Fragen zu Dubourgs Weggang
Aufsichtsratschef Kurt Bock musste Fragen zum abrupten Weggang von Vorständin Saori Dubourg beantworten. Über die Gründe sei Verschwiegenheit vereinbart, „aber es ist eben so, dass sich die Wege manchmal trennen“. Mehrfach wurde angeregt, der Aufsichtsrat möge sich bei der Vorstandssuche außerhalb der BASF umschauen - für mehr frischen Wind. Das sieht Bock anders: „Es steht der BASF gut zu Gesicht, wenn sie in der Lage ist, Vorstandspositionen von innen zu besetzen.“ Auch die Nachfolge Brudermüllers werde von langer Hand geplant.
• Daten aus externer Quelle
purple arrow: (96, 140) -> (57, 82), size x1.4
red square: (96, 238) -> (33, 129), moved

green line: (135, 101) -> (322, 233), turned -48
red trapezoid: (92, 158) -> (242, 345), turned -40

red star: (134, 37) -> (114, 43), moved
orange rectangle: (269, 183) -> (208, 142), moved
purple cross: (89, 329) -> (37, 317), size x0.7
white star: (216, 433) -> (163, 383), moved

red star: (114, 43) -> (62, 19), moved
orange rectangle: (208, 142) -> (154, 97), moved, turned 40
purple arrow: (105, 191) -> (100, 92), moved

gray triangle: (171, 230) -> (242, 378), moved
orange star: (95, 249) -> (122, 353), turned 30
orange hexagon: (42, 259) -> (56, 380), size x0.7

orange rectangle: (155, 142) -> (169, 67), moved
Den größten Beifall der Aktionäre gab es dafür, dass die Hauptversammlung nach drei Jahren wieder in Präsenz stattfand. BASF gab auch die Zahlen für das erste Quartal 2023 bekannt. Ein Absatzeinbruch sorgte für einen schwachen Jahresstart.
Trotzdem bestätigte der Konzern seine Ziele für das laufende Jahr. Dass der Gewinn im ersten Quartal deutlich höher ausfiel, geht auf einen Sondereffekt im Vorjahreszeitraum zurück - eine Milliarden-Abschreibung auf die Beteiligung an Wintershall Dea.